On Wed, Jan 26, 2011 at 12:42 PM, Yakov Galka <ybungalobill@gmail.com> wrote:
On Wed, Jan 26, 2011 at 11:54, Matus Chochlik <chochlik@gmail.com> wrote: [snip/]
I'm fairly neutral on the immutability issue, I do not oppose it if someone shows why it is a superior design, provided it does not break everything horribly (from the backward compatibility perspective).
Me too, but it definitely will break existing code: string.resize(91);
This is just one of the examples. The append/prepend/etc. are others. The question is: do we allow them for the sake of the backward compatibility and implement them by using the immutable-semantic. Even resize could be implemented this way. Another matter is whether it makes sense. [snip/]
My point is that 'Unicode-functionality' should be separate from the string implementation. This code for(char32_t cp : codepoints(my_string)); should work with any type of my_string whose encoding is known.
If you need just this, then why not use std::string as it is now for my_string and use any of the Unicode libraries around.

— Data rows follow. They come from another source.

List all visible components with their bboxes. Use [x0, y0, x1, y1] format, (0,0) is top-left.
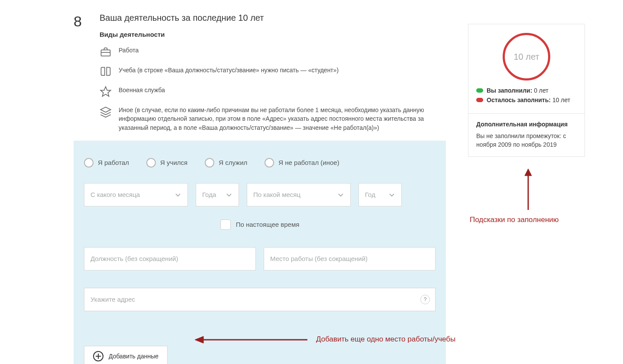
chevron-down-icon [226, 191, 232, 198]
to-year-placeholder: Год [365, 191, 388, 198]
plus-icon [93, 351, 103, 361]
from-year-select[interactable]: Года [196, 183, 239, 206]
stat-filled-value: 0 лет [534, 87, 549, 94]
stat-filled-label: Вы заполнили: [487, 87, 532, 94]
from-year-placeholder: Года [202, 191, 226, 198]
present-checkbox-label: По настоящее время [236, 221, 300, 228]
radio-worked[interactable]: Я работал [84, 158, 129, 168]
sidebar-info-header: Дополнительная информация [476, 121, 577, 128]
main-column: Ваша деятельность за последние 10 лет Ви… [74, 13, 446, 364]
stat-filled: Вы заполнили: 0 лет [476, 87, 577, 94]
stat-remaining-value: 10 лет [552, 97, 570, 103]
radio-none[interactable]: Я не работал (иное) [265, 158, 339, 168]
radio-icon [265, 158, 274, 168]
stat-remaining-label: Осталось заполнить: [487, 97, 551, 103]
star-icon [100, 86, 112, 98]
radio-icon [84, 158, 94, 168]
from-month-select[interactable]: С какого месяца [84, 183, 188, 206]
radio-studied[interactable]: Я учился [146, 158, 187, 168]
type-military-row: Военная служба [100, 86, 446, 98]
to-month-select[interactable]: По какой месяц [247, 183, 351, 206]
progress-circle: 10 лет [503, 33, 550, 81]
type-work-label: Работа [119, 46, 139, 55]
arrow-up-icon [520, 169, 537, 212]
svg-marker-3 [100, 107, 110, 113]
radio-worked-label: Я работал [98, 159, 129, 166]
to-year-select[interactable]: Год [358, 183, 402, 206]
svg-marker-5 [525, 169, 532, 176]
type-study-row: Учеба (в строке «Ваша должность/статус/з… [100, 66, 446, 78]
place-input[interactable] [270, 255, 429, 262]
stat-remaining: Осталось заполнить: 10 лет [476, 96, 577, 104]
type-work-row: Работа [100, 46, 446, 58]
red-dot-icon [476, 98, 483, 102]
radio-served[interactable]: Я служил [205, 158, 247, 168]
progress-sidebar: 10 лет Вы заполнили: 0 лет Осталось запо… [468, 24, 585, 157]
svg-rect-0 [101, 50, 110, 56]
radio-studied-label: Я учился [160, 159, 187, 166]
activity-types-header: Виды деятельности [100, 31, 446, 38]
type-study-label: Учеба (в строке «Ваша должность/статус/з… [119, 66, 339, 74]
radio-served-label: Я служил [219, 159, 247, 166]
section-title: Ваша деятельность за последние 10 лет [100, 13, 446, 23]
address-input[interactable] [90, 296, 429, 303]
add-data-label: Добавить данные [109, 353, 158, 360]
type-military-label: Военная служба [119, 86, 165, 94]
place-input-wrap [264, 247, 436, 271]
add-data-button[interactable]: Добавить данные [84, 346, 168, 364]
sidebar-info-text: Вы не заполнили промежуток: с ноября 200… [476, 132, 577, 149]
position-input-wrap [84, 247, 256, 271]
briefcase-icon [100, 46, 112, 58]
green-dot-icon [476, 88, 483, 93]
chevron-down-icon [337, 191, 344, 198]
radio-icon [146, 158, 156, 168]
arrow-left-icon [195, 333, 312, 346]
annotation-hints: Подсказки по заполнению [470, 216, 559, 224]
help-button[interactable]: ? [420, 295, 430, 304]
address-input-wrap: ? [84, 288, 436, 311]
from-month-placeholder: С какого месяца [90, 191, 174, 198]
to-month-placeholder: По какой месяц [253, 191, 337, 198]
chevron-down-icon [388, 191, 395, 198]
type-other-row: Иное (в случае, если по каким-либо причи… [100, 106, 446, 132]
svg-marker-2 [100, 87, 110, 96]
activity-form-panel: Я работал Я учился Я служил Я не работал… [74, 141, 446, 364]
chevron-down-icon [174, 191, 181, 198]
book-icon [100, 66, 112, 78]
type-other-label: Иное (в случае, если по каким-либо причи… [119, 106, 439, 132]
layers-icon [100, 106, 112, 118]
radio-none-label: Я не работал (иное) [278, 159, 339, 166]
annotation-add-more: Добавить еще одно место работы/учебы [316, 335, 455, 344]
present-checkbox[interactable] [220, 219, 231, 230]
radio-icon [205, 158, 214, 168]
svg-marker-7 [195, 336, 203, 343]
position-input[interactable] [90, 255, 249, 262]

What I would like is a string with which I *can* forget that there ever was anything like other encodings than Unicode except for those cases where it is completely impossible. And even in those cases, like when calling a OS API function I don't want to specify exactly what encoding I want but just to say: Give me a representation (or "view" if you like) of the string that is in the "native" encoding of the currently selected locale for the desired character type. Something like this: whatever_the_string_class_name_will_be cmd = init(); system(cmd.native<char>().c_str()); ShellExecute(..., cmd.native<TCHAR>().c_str(), ...); ShellExecuteW(..., cmd.native<wchar_t>().c_str(), ...); wxExecute(cmd.native<wxChar>()); or whatever_the_string_class_name_will_be caption = get_non_ascii_string(); new wxFrame(parent, wxID_ANY, caption.native<wxChar>(), ...); In many cases the above could be a no-op, depending on the *internal* encoding used by this string class. It could be UTF-8 by default and maybe UTF-16 on Windows. Specifying *exactly* (like with iso_8859_2_cp_tag, or utf32_cp_tag, ...) which encoding I want, should be done only when absolutely necessary and *not* every time when I want to do something with the string. Also, there should be iterators allowing you to do this, again without specifying what encoding you want exactly: // cp_begin returning a "code-point-iterator" auto i = str.cp_begin(), e = str.cp_end(); if(i != e && *i == code_point(0x0123)) do_something(); or even (if this is possible): // cr_begin returning a character iterator auto i = str.cr_begin(), e = str.cr_end(); // if the first character is A with acute ... if(i != e && *i == unicode_character({0x0041, 0x0301})) do_something();
I'm not against adding convenience functions into the string. It makes the code more readable when you concatenate operations. However, it violates this: http://www.drdobbs.com/184401197
I do not want to overuse the "breaking" of the encapsulation by adding new non-static or friend functions. If we can take an advantage in the implementation of say trim(str) we may but we don't have to. This is an implementation detail (if we decide that the usage is trim(str) and not str.trim());
[snip/]
I that is to succeed it has to be (backward)compatible with the existing APIs, however borked they seem to us (me included). There are lots of strings implementations that are *cool* but unusable by anything except algorithms specifically designed for them.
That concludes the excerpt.